Report all lines from the entries below in which "chevron" appears.

Dataset entries
>>
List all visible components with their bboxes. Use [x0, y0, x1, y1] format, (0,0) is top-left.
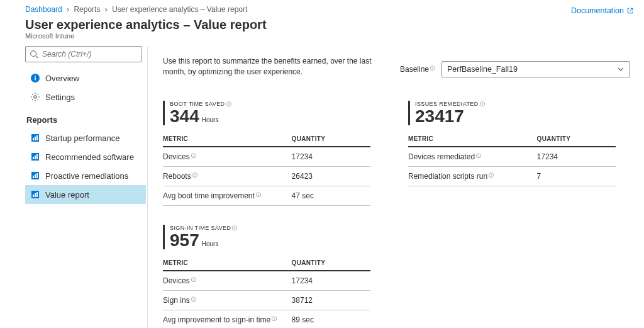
intro-text: Use this report to summarize the benefit… — [163, 56, 377, 78]
svg-point-0 — [31, 51, 36, 57]
report-icon — [30, 152, 40, 162]
col-metric: METRIC — [163, 256, 292, 271]
baseline-value: PerfBaseline_Fall19 — [447, 65, 518, 74]
svg-point-5 — [34, 96, 36, 98]
metric-table: METRICQUANTITY Devicesⓘ17234 Sign insⓘ38… — [163, 256, 370, 328]
svg-rect-21 — [36, 192, 38, 197]
sidebar-item-label: Value report — [45, 190, 89, 200]
col-metric: METRIC — [408, 132, 537, 147]
sidebar-item-value-report[interactable]: Value report — [25, 185, 146, 204]
documentation-label: Documentation — [571, 6, 624, 15]
card-issues-remediated: ISSUES REMEDIATEDⓘ 23417 METRICQUANTITY … — [408, 101, 616, 186]
sidebar-item-startup-performance[interactable]: Startup performance — [25, 128, 146, 147]
metric-table: METRICQUANTITY Devicesⓘ17234 Rebootsⓘ264… — [163, 132, 370, 206]
sidebar: Overview Settings Reports Startup perfor… — [25, 46, 148, 328]
chevron-down-icon — [617, 65, 625, 73]
svg-rect-15 — [33, 176, 34, 178]
card-sign-in-time-saved: SIGN-IN TIME SAVEDⓘ 957 Hours METRICQUAN… — [163, 225, 370, 328]
card-value: 23417 — [415, 108, 464, 125]
info-indicator-icon: ⓘ — [226, 101, 231, 107]
card-unit: Hours — [202, 116, 219, 123]
sidebar-item-label: Overview — [45, 74, 79, 83]
svg-rect-7 — [33, 138, 34, 140]
table-row: Avg boot time improvementⓘ47 sec — [163, 186, 370, 205]
info-indicator-icon: ⓘ — [232, 225, 237, 231]
table-row: Remediation scripts runⓘ7 — [408, 166, 616, 186]
gear-icon — [30, 92, 40, 102]
col-quantity: QUANTITY — [537, 132, 616, 147]
report-icon — [30, 189, 40, 200]
col-quantity: QUANTITY — [292, 132, 370, 147]
svg-line-1 — [36, 56, 38, 59]
sidebar-item-label: Proactive remediations — [45, 171, 128, 181]
sidebar-item-proactive-remediations[interactable]: Proactive remediations — [25, 166, 146, 185]
report-icon — [30, 171, 40, 181]
search-icon — [30, 50, 38, 59]
documentation-link[interactable]: Documentation — [571, 5, 634, 15]
table-row: Devicesⓘ17234 — [163, 147, 370, 167]
svg-rect-9 — [36, 135, 38, 140]
sidebar-item-label: Startup performance — [45, 133, 120, 143]
breadcrumb-reports[interactable]: Reports — [74, 5, 100, 14]
content: Use this report to summarize the benefit… — [148, 46, 644, 328]
sidebar-item-label: Settings — [45, 93, 75, 102]
svg-rect-17 — [36, 173, 38, 178]
breadcrumb-dashboard[interactable]: Dashboard — [25, 5, 62, 14]
chevron-right-icon: › — [105, 5, 108, 14]
card-boot-time-saved: BOOT TIME SAVEDⓘ 344 Hours METRICQUANTIT… — [163, 101, 370, 206]
card-value: 957 — [170, 232, 199, 249]
table-row: Sign insⓘ38712 — [163, 290, 370, 310]
table-row: Devices remediatedⓘ17234 — [408, 147, 616, 167]
metric-table: METRICQUANTITY Devices remediatedⓘ17234 … — [408, 132, 616, 186]
breadcrumb: Dashboard › Reports › User experience an… — [25, 5, 247, 14]
svg-rect-13 — [36, 154, 38, 159]
svg-rect-12 — [35, 156, 36, 159]
info-indicator-icon: ⓘ — [480, 101, 485, 107]
baseline-select[interactable]: PerfBaseline_Fall19 — [441, 61, 630, 77]
info-indicator-icon: ⓘ — [430, 65, 435, 71]
breadcrumb-current: User experience analytics – Value report — [112, 5, 247, 14]
table-row: Avg improvement to sign-in timeⓘ89 sec — [163, 310, 370, 328]
svg-rect-8 — [35, 137, 36, 140]
table-row: Rebootsⓘ26423 — [163, 166, 370, 186]
sidebar-section-reports: Reports — [25, 106, 146, 128]
col-metric: METRIC — [163, 132, 292, 147]
sidebar-item-label: Recommended software — [45, 152, 134, 162]
baseline-label: Baselineⓘ — [400, 65, 435, 74]
svg-rect-20 — [35, 193, 36, 197]
page-subtitle: Microsoft Intune — [25, 32, 634, 40]
svg-rect-4 — [35, 76, 36, 77]
svg-rect-16 — [35, 174, 36, 178]
sidebar-item-settings[interactable]: Settings — [25, 88, 146, 106]
table-row: Devicesⓘ17234 — [163, 271, 370, 291]
page-title: User experience analytics – Value report — [25, 18, 634, 32]
sidebar-item-overview[interactable]: Overview — [25, 69, 146, 88]
col-quantity: QUANTITY — [292, 256, 370, 271]
svg-rect-11 — [33, 157, 34, 159]
card-value: 344 — [170, 108, 199, 125]
search-input[interactable] — [42, 50, 138, 59]
svg-rect-3 — [35, 77, 36, 81]
external-link-icon — [626, 7, 634, 14]
sidebar-item-recommended-software[interactable]: Recommended software — [25, 147, 146, 166]
search-box[interactable] — [25, 46, 142, 62]
info-icon — [30, 73, 40, 83]
svg-rect-19 — [33, 195, 34, 197]
card-unit: Hours — [202, 240, 219, 247]
report-icon — [30, 133, 40, 143]
chevron-right-icon: › — [67, 5, 69, 14]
<<
● **Solution**:
chevron-down-icon — [617, 65, 625, 73]
chevron-right-icon: › — [105, 5, 108, 14]
chevron-right-icon: › — [67, 5, 69, 14]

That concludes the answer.